An economic recovery is setting the right backdrop for the emirate to reduce and refinance its debt burden
That Dubai has recovered from the painful economic slump and debt restructuring that began in 2009 has quickly become an undisputed fact. Economic growth in the first half of 2013 was almost 5 per cent. Travel through the emirate and within it has picked up considerably over the past few years, as traffic at Dubais airport and on its roads attests.
Rising property prices and the return of grandiose real estate schemes suggest that despite many investors being burned in 2009, it has not put them off returning now.
The challenge Dubai faces is how it tackles the impending repayments due on all the debt it has restructured. Dubai is thought to have $50bn of debt repayments due over the next three years. Dubai World, the government investment vehicle at the heart of the emirates debt crisis, faces repayments of about $4.5bn in 2015.
At a creditors meeting earlier this year, Dubai World was urged to speed up asset sales to help it fund this repayment. Plans to sell Palm Utilities, a district cooling company, to Empower, another cooling firm owned by Dubai Electricity & Water Authority (Dewa), suggest the company was listening.

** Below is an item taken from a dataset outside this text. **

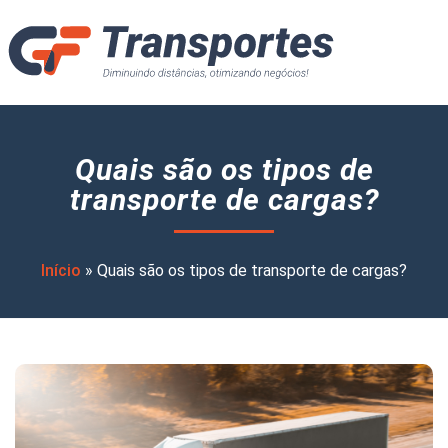
Quais são os tipos de
transporte de cargas?
Início
»
Quais são os tipos de transporte de cargas?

It is also perhaps indicative of how Dubai could tackle its impending debt repayments. Few now expect the debt due in 2015 to be fully repaid. A more likely option is that part of it will be repaid, and the rest restructured again to give the government a few more years to wait for asset prices to rise.
Assets that the government may not want to divest can be passed from one arm of the state to another, allowing entities such as Dubai World to pick up a windfall that it can use to appease its creditors.
Were it not for the emirates economic recovery, creditors may not have fallen for this strategy. Now that Dubai is once again a growing city, they probably will.